Congenital cerebral toxoplasmosis

Case contributed by Alberto Martínez Calvo


Headaches. Sleep and behavior disorders.

Patient Data

Age: 8 years
Gender: Female

Multiple scattered bilateral cerebral calcifications, predominantly in corticomedullary junction.

Case Discussion

Additional findings and history was available: congenital intumescent cataract, microphthalmos, microcornea and chorioretinitis in the right eye.

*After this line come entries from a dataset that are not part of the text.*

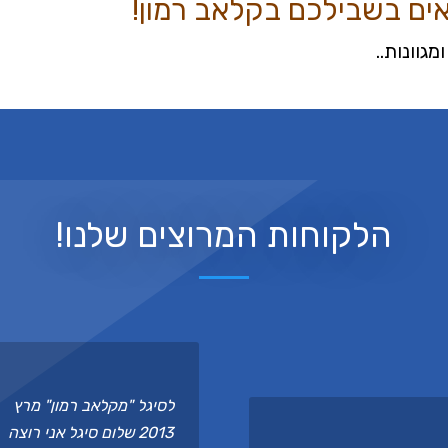
ים בשבילכם בקלאב רמון!
מגוונות..
הלקוחות המרוצים שלנו!
לסיגל "מקלאב רמון" מרץ
2013 שלום סיגל אני רוצה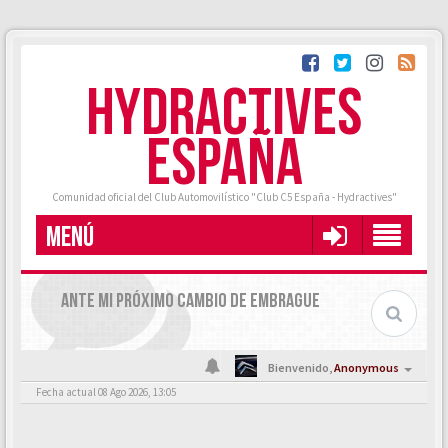
HYDRACTIVES
ESPAÑA
Comunidad oficial del Club Automovilístico "Club C5 España - Hydractives"
MENÚ
ANTE MI PRÓXIMO CAMBIO DE EMBRAGUE
Bienvenido,
Anonymous
Fecha actual 08 Ago 2026, 13:05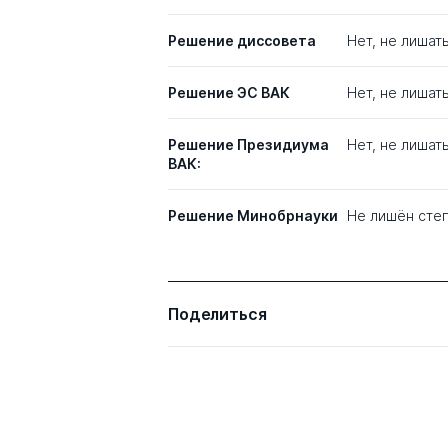
Решение диссовета
Нет, не лишать
Решение ЭС ВАК
Нет, не лишат
Решение Президиума
Нет, не лишат
ВАК:
Решение Минобрнауки
Не лишён сте
Поделиться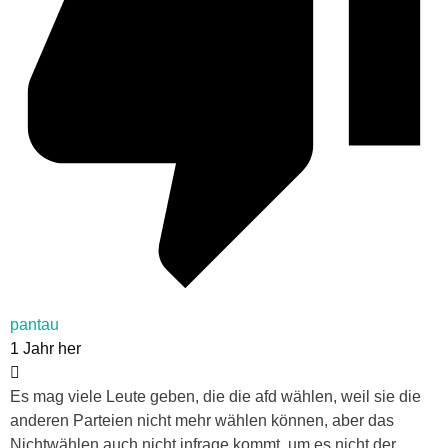
pantau
1 Jahr her
Es mag viele Leute geben, die die afd wählen, weil sie die
anderen Parteien nicht mehr wählen können, aber das
Nichtwählen auch nicht infrage kommt, um es nicht der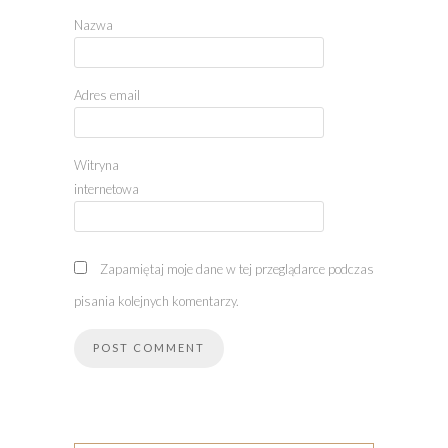
Nazwa
Adres email
Witryna
internetowa
Zapamiętaj moje dane w tej przeglądarce podczas
pisania kolejnych komentarzy.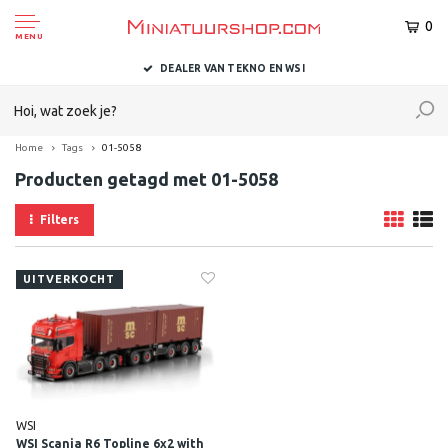
0
MENU
DEALER VAN TEKNO EN WSI
Home
Tags
01-5058
Producten getagd met 01-5058
Filters
UITVERKOCHT
WSI
WSI Scania R6 Topline 6x2 with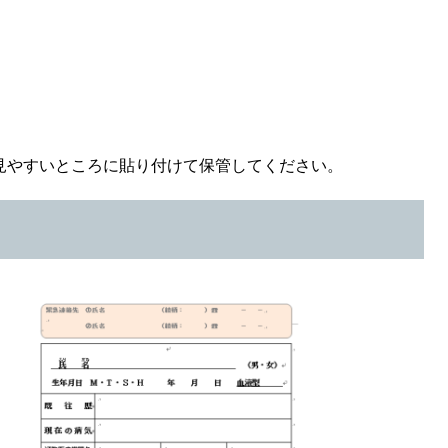
見やすいところに貼り付けて保管してください。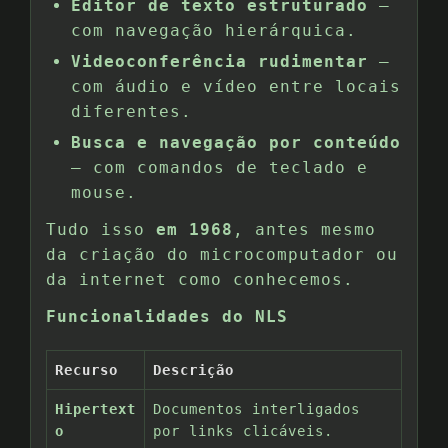
Editor de texto estruturado
—
com navegação hierárquica.
Videoconferência rudimentar
—
com áudio e vídeo entre locais
diferentes.
Busca e navegação por conteúdo
— com comandos de teclado e
mouse.
Tudo isso
em 1968
, antes mesmo
da criação do microcomputador ou
da internet como conhecemos.
Funcionalidades do NLS
Recurso
Descrição
Hipertext
Documentos interligados
o
por links clicáveis.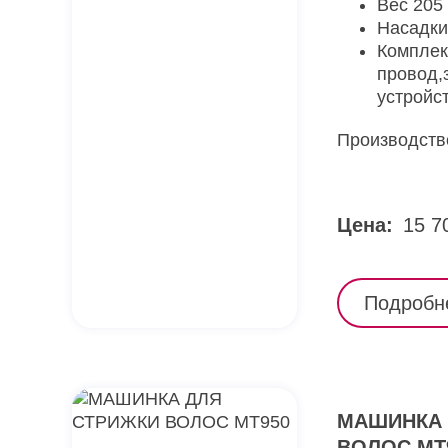
Вес 205 
Насадки
Комплек
провод,
устройст
Производств
Цена:
15 7
Подробн
МАШИНКА 
ВОЛОС MT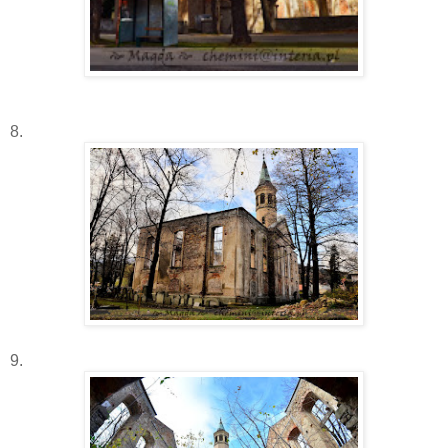
8.
9.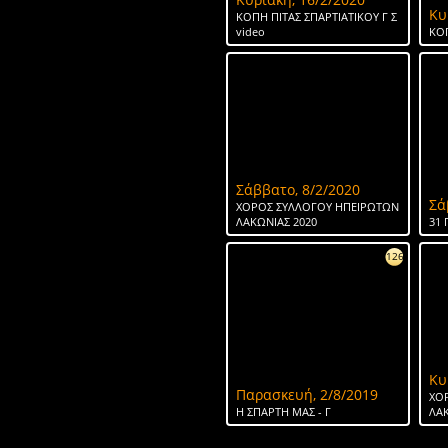
Κυ
ΚΟΠΗ ΠΙΤΑΣ ΣΠΑΡΤΙΑΤΙΚΟΥ Γ Σ
video
ΚΟΠ
Σάββατο, 8/2/2020
Σά
ΧΟΡΟΣ ΣΥΛΛΟΓΟΥ ΗΠΕΙΡΩΤΩΝ
ΛΑΚΩΝΙΑΣ 2020
31 
126
Κυ
Παρασκευή, 2/8/2019
ΧΟ
H ΣΠΑΡΤΗ ΜΑΣ - Γ
ΛΑΚ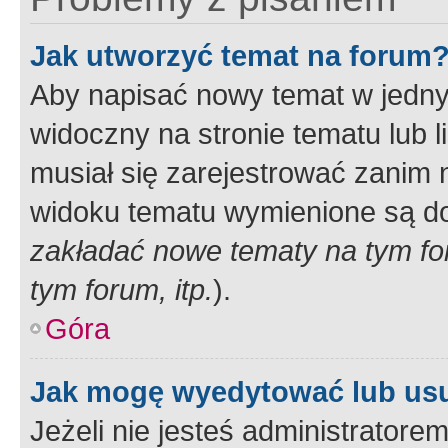
Jak utworzyć temat na forum
Aby napisać nowy temat w jednym
widoczny na stronie tematu lub 
musiał się zarejestrować zanim
widoku tematu wymienione są dos
zakładać nowe tematy na tym f
tym forum, itp.
).
Góra
Jak mogę wyedytować lub us
Jeżeli nie jesteś administrato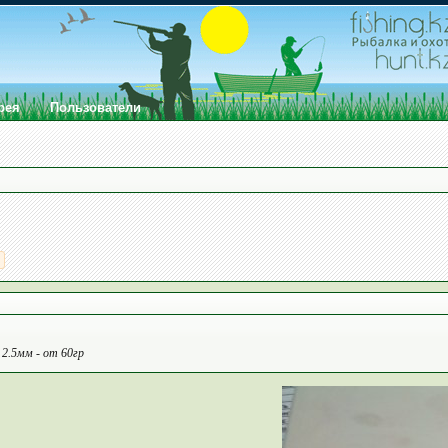
рея
Пользователи
>
 2.5мм - от 60гр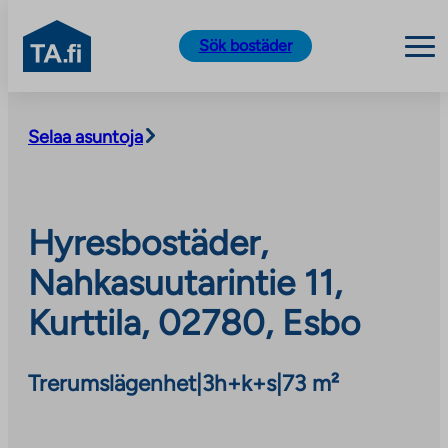
TA.fi
Sök bostäder
Skip
to
Selaa asuntoja
content
Hyresbostäder,
Nahkasuutarintie 11,
Kurttila, 02780, Esbo
Trerumslägenhet
|
3h+k+s
|
73 m²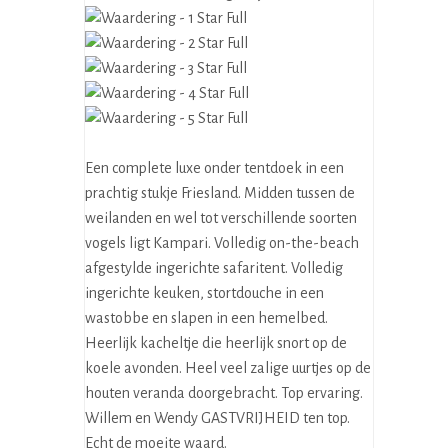
Een complete luxe onder tentdoek in een
prachtig stukje Friesland. Midden tussen de
weilanden en wel tot verschillende soorten
vogels ligt Kampari. Volledig on-the-beach
afgestylde ingerichte safaritent. Volledig
ingerichte keuken, stortdouche in een
wastobbe en slapen in een hemelbed.
Heerlijk kacheltje die heerlijk snort op de
koele avonden. Heel veel zalige uurtjes op de
houten veranda doorgebracht. Top ervaring.
Willem en Wendy GASTVRIJHEID ten top.
Echt de moeite waard.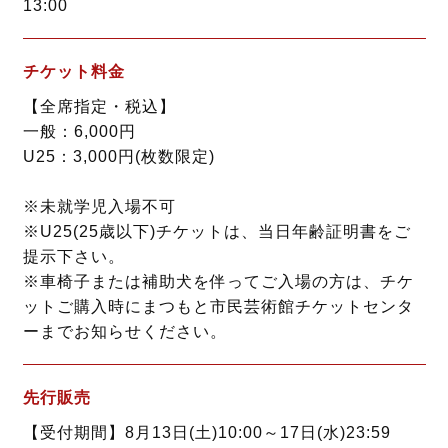
13:00
チケット料金
【全席指定・税込】
一般：6,000円
U25：3,000円(枚数限定)
※未就学児入場不可
※U25(25歳以下)チケットは、当日年齢証明書をご
提示下さい。
※車椅子または補助犬を伴ってご入場の方は、チケ
ットご購入時にまつもと市民芸術館チケットセンタ
ーまでお知らせください。
先行販売
【受付期間】8月13日(土)10:00～17日(水)23:59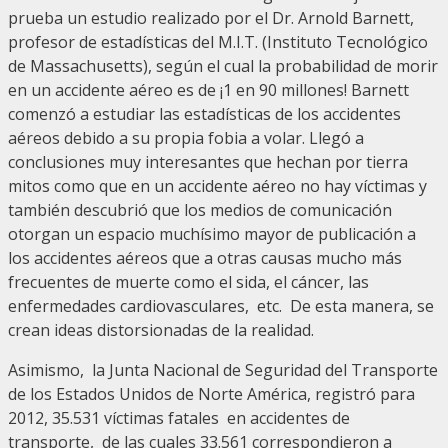
prueba un estudio realizado por el Dr. Arnold Barnett,
profesor de estadísticas del M.I.T. (Instituto Tecnológico
de Massachusetts), según el cual la probabilidad de morir
en un accidente aéreo es de ¡1 en 90 millones! Barnett
comenzó a estudiar las estadísticas de los accidentes
aéreos debido a su propia fobia a volar. Llegó a
conclusiones muy interesantes que hechan por tierra
mitos como que en un accidente aéreo no hay víctimas y
también descubrió que los medios de comunicación
otorgan un espacio muchísimo mayor de publicación a
los accidentes aéreos que a otras causas mucho más
frecuentes de muerte como el sida, el cáncer, las
enfermedades cardiovasculares, etc. De esta manera, se
crean ideas distorsionadas de la realidad.
Asimismo, la Junta Nacional de Seguridad del Transporte
de los Estados Unidos de Norte América, registró para
2012, 35.531 víctimas fatales en accidentes de
transporte, de las cuales 33.561 correspondieron a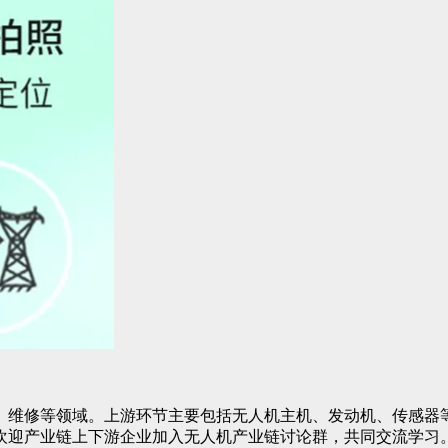
、维修等领域。上游环节主要包括无人机主机、发动机、传感器
欢迎产业链上下游企业加入无人机产业链讨论群，共同交流学习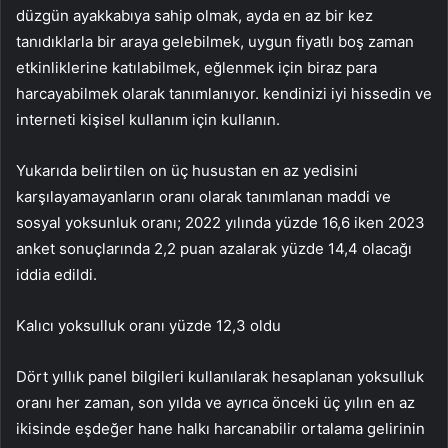
düzgün ayakkabıya sahip olmak, ayda en az bir kez
tanıdıklarla bir araya gelebilmek, uygun fiyatlı boş zaman
etkinliklerine katılabilmek, eğlenmek için biraz para
harcayabilmek olarak tanımlanıyor. kendinizi iyi hissedin ve
interneti kişisel kullanım için kullanın.
Yukarıda belirtilen on üç husustan en az yedisini
karşılayamayanların oranı olarak tanımlanan maddi ve
sosyal yoksunluk oranı; 2022 yılında yüzde 16,6 iken 2023
anket sonuçlarında 2,2 puan azalarak yüzde 14,4 olacağı
iddia edildi.
Kalıcı yoksulluk oranı yüzde 12,3 oldu
Dört yıllık panel bilgileri kullanılarak hesaplanan yoksulluk
oranı her zaman, son yılda ve ayrıca önceki üç yılın en az
ikisinde eşdeğer hane halkı harcanabilir ortalama gelirinin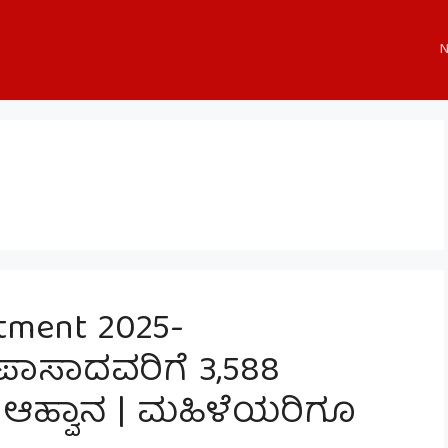
N
tment 2025-
 ಪಾಸಾದವರಿಗೆ 3,588
್ಜಿ ಆಹ್ವಾನ | ಮಹಿಳೆಯರಿಗೂ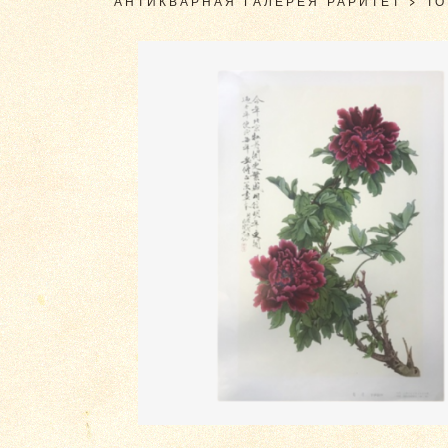
АНТИКВАРНАЯ ГАЛЕРЕЯ РАРИТЕТ
>
Т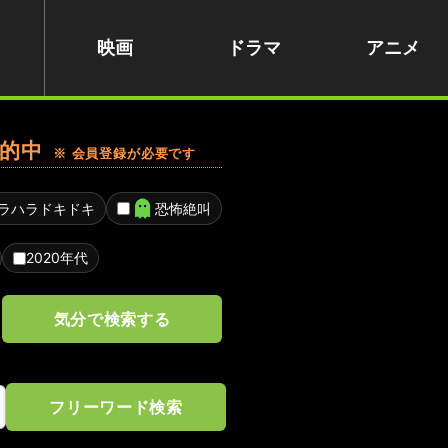
映画
ドラマ
アニメ
的中
※ 会員登録が必要です
ラハラドキドキ
恐怖絶叫
2020年代
気分で検索する
フリーワード検索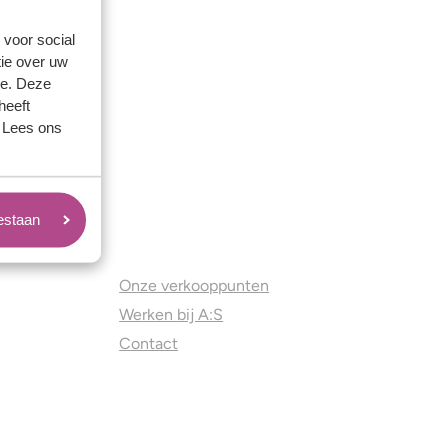
 voor social
ie over uw
se. Deze
heeft
. Lees ons
oestaan
Juweliers & Contact
Onze verkooppunten
Werken bij A:S
Contact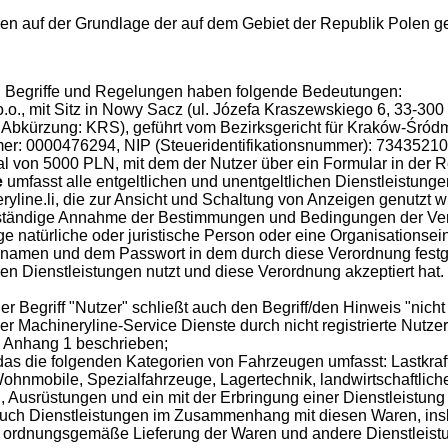
auf der Grundlage der auf dem Gebiet der Republik Polen gelte
n Begriffe und Regelungen haben folgende Bedeutungen:
o.o., mit Sitz in Nowy Sacz (ul. Józefa Kraszewskiego 6, 33-30
 Abkürzung: KRS), geführt vom Bezirksgericht für Kraków-Śródm
mer: 0000476294, NIP (Steueridentifikationsnummer): 734352
 von 5000 PLN, mit dem der Nutzer über ein Formular in der R
e
umfasst alle entgeltlichen und unentgeltlichen Dienstleistunge
yline.li, die zur Ansicht und Schaltung von Anzeigen genutzt wi
lständige Annahme der Bestimmungen und Bedingungen der Ver
ge natürliche oder juristische Person oder eine Organisationsein
rnamen und dem Passwort in dem durch diese Verordnung festge
en Dienstleistungen nutzt und diese Verordnung akzeptiert hat. 
er Begriff "Nutzer" schließt auch den Begriff/den Hinweis "nicht 
r Machineryline-Service Dienste durch nicht registrierte Nutzer
n Anhang 1 beschrieben;
, das die folgenden Kategorien von Fahrzeugen umfasst: Lastkra
hnmobile, Spezialfahrzeuge, Lagertechnik, landwirtschaftlich
 Ausrüstungen und ein mit der Erbringung einer Dienstleistung
uch Dienstleistungen im Zusammenhang mit diesen Waren, insb
die ordnungsgemäße Lieferung der Waren und andere Dienstlei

Documented history of toxoplasmosis in pregnancy.


Congenital toxoplasmosis is the second most common congenital infection, caused by intrauterine infection with the protozoan parasite Toxoplasma gondii that is found worldwide.

The presence of chorioretinitis, intracranial calcifications, and hydrocephalus is considered the classic triad of congenital toxoplasmosis. Fever, hydrocephalus or microcephaly, hepatosplenomegaly, jaundice, convulsions, chorioretinitis (often bilateral), cerebral calcifications, and abnormal cerebrospinal fluid are the classic features of severe congenital toxoplasmosis.

Imaging features of congenital toxoplasmosis resemble those of CMV, Zika, and LCMV.

NECT scans show extensive parenchymal calcifications that often appear "scattered" throughout the brain parenchyma.

In this case, the history of toxoplasmosis in pregnancy is the diagnostic key.